Basically, if X is a sequence of N items, then X ! position() will return the
integer sequence 1 to N. Which means that if X is a singleton (which current()
always is) then X! position() will always be 1. This has nothing to do with the
peculiarities of the current() function.
Within any subexpression that's evaluated with a changed focus, such as X[Y] or
X!Y, the "outer" context position is not accessible within the "inner"
expression.
Michael Kay
On 2 Dec 2019, at 01:05, David Birnbaum djbpitt(_at_)gmail(_dot_)com
<xsl-list-service(_at_)lists(_dot_)mulberrytech(_dot_)com> wrote:
Dear xsl-list,
With apologies for what I suspect is a naive question, I am confused about
the context position in:
<xsl:variable name="letters" as="xs:string+" select="'a', 'b', 'c'"/>
<xsl:for-each select="$letters">
<xsl:message select="position(), current() ! position()"/>
</xsl:for-each>
position() returns what I expect (1, then 2, then 3), but the value of
current() ! position() is always 1. In this test it doesn't matter because I
can just use position(), but the real use case requires me to refer the
position of the item selected by the <xsl:for-each> at a lower depth (inside
a predicate on a different sequence). I can save the value of position() to a
variable and use it at that lower depth, so as far as getting the job done
there isn't a problem, but getting the job done is less interesting than
understanding why my expectation was wrong.
I thought that inside an <xsl:for-each> the function current() would refer to
the sequence item being processed at the moment (that is, within the parent
<xsl:for-each>), and its position would be the context position, that is, its
offset into the sequence over which <xsl:for-each> was ranging by means of
its @select attribute. I think what I'm seeing instead is that current() !

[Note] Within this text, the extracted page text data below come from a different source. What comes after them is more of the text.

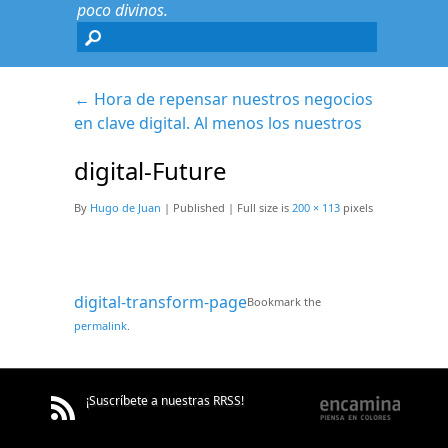
poco divinos.
←
Hora de repensar nuestros negocios
en clave digital. Al menos los nuestros
digital-Future
By
Hugo de Juan
|
Published
|
Full size is
200 × 113
pixels
digital-transform-page
Bookmark the
permalink
.
¡Suscríbete a nuestras RRSS!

position() returns the position of the current item inside the one-item
sequence being processed at the moment, which is why the value is always 1.
Does this mean that the context position (within the sequence selected by the
@select attribute on <xsl:for-each>) of the item being processed is not
accessible once the processing is deep enough that position() by itself is
not longer suitable? If current() is still the current context *item*, where
and why does it lose contact with its original context *position*?